Tags: lisp langdev languages programming code programminglanguages interpreter referencecounting rust clojure

posted on Mon, 09 December 2024 by mai

Im currently in the first stages to implement my first ever lisp. And like every good lispy language, closures are a realy important part of the language and it's versatility. And as I choose to implement my lisp for the time being without any fancy tracing gc, only with good old ARC (Atomic reference counted), there arise some serious problems when trying to implement colsures.

But what's a closure anyway you might ask. For that we first need to understand what lambdas are.

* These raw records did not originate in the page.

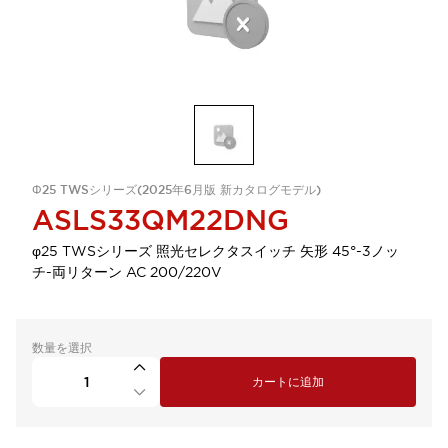
Φ25 TWSシリーズ(2025年6月版 新カタログモデル)
ASLS33QM22DNG
φ25 TWSシリーズ 照光セレクタスイッチ 矢形 45°-3ノッ
チ-両リターン AC 200/220V
数量を選択
カートに追加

Closures, lambdas and the world between them

Lambdas are just first-class functions, and are essentially the "inside" of functions in a more classical imperative language. A lambda holds just the code it should be executing and some "metadata" like it's count and name(s) of parameters. Lambdas already give us an powerfull concept: everything is a value. With this, we are able to write functions that themself return lambdas which the caller can invoke to do more things! Something like this:

function getHelloWorldPrinter() {
	// Here we're returning a lambda!
	return function(text) {
		console.log(`Hello world, ${text}!`);
	}
}

let printer = getHelloWorldPrinter();
// Invoke the lambda just like any other function:
printer("Mai");
// This prints: "Hello world, Mai!"

This already is handy, espc because we can give it parameters like normal, but it lacks one thing: context. Lambdas are just like functions: they can only access their parameters (and global variables, if the language supports this concept), everything else is off-limits. This has the problem that you need to pass in everything your lambda needs everytime you'll want to call it.

But fear not! There's already resure on it's way, and it's named closures! Closures are lambdas that close over their environment. It sounds very fancy, but is fairly simple: closures store additionaly a reference to the environment they're defined / created in! With this, a lambda can use things a normal lambda / function couln't ever reach.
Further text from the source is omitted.